THURSDAY, May 22, 2025
18:00 – 19:30
Sightseeing Tour of Prague (walking tour with guides)
19:30
Workshop dinner, Art Restaurant Mánes
Masarykovo nábřeží Str. 250/1
110 00 Prague 1, Czech Republic
FRIDAY, May 23, 2025
13:00 – 17:00
Excursion to laboratories
– For registered participants only (make the registration via e-mail to kinc@amca.cz)
– Bus transport provided
13:00 Departure
14:00 – 16:00 excursion
17:00 Return to the centre of Prague
Operating with a terminal voltage that spans from 200 kV to 3 MV, this medium-current (MC) accelerator generates ion beams with energies ranging from 400 keV to 30 MeV. These ion beams, encompassing nearly all elements of the periodic table, form the foundation for a wide variety of analytical and material modification techniques.
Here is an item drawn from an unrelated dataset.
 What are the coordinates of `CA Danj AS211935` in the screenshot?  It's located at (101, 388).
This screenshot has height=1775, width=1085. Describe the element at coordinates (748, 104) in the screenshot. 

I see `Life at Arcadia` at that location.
The laboratory is equipped with an array of advanced instrumentation. Among the highlights are devices designed for ion beam analysis, including Rutherford Backscattering Spectrometry (RBS) and RBS-Channeling for probing crystallographic structures, Elastic Recoil Detection Analysis (ERDA) for hydrogen and light-element analysis, and its innovative counterpart, ERDA-TOF, which offers high-resolution mass spectrometry capabilities. Techniques such as Particle-Induced X-ray Emission (PIXE) and Particle-Induced Gamma-ray Emission (PIGE) facilitate non-destructive elemental analysis, while the Ion Microprobe—with a remarkable lateral resolution of less than 1 μm—enables intricate 3D elemental mapping. This synergy of methods allows detailed material characterization and precise elemental quantification, pushing the boundaries of conventional analytical approaches.
The laboratory’s versatile ion implantation setup enables advanced materials research, such as intentional defect engineering, nanostructuring, and high-energy implantation for modifying material properties. This capability plays a crucial role in applications ranging from semiconductors and optics to wear-resistant materials and space technologies. The use of heavy and light ion microprobes further expands the possibilities for ion beam lithography and nanoscale structuring.
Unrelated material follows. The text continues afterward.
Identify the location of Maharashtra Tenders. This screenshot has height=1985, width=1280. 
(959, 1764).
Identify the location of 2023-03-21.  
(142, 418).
The forthcoming Accelerator Mass Spectrometry (AMS) Laboratory promises to enhance this suite of capabilities by incorporating a medium-type AMS accelerator with a terminal voltage of up to 1 MV. AMS provides unparalleled sensitivity, detecting isotopes at ultra-trace levels—up to six orders of magnitude lower than conventional decay counting methods. This addition will unlock groundbreaking research opportunities in areas such as radiocarbon dating (14C), climatology, palaeoecology, and actinide behavior in the environment. By enabling precise measurement of cosmogenic radionuclides like 10Be and 26Al, researchers can reconstruct environmental conditions, track erosion and accumulation processes, and even date meteorites with remarkable accuracy.
This intricate network of instrumentation serves as a cornerstone for multidisciplinary research. Together, these technologies represent a beacon of innovation, transforming our understanding of materials and their interactions at the atomic and molecular levels.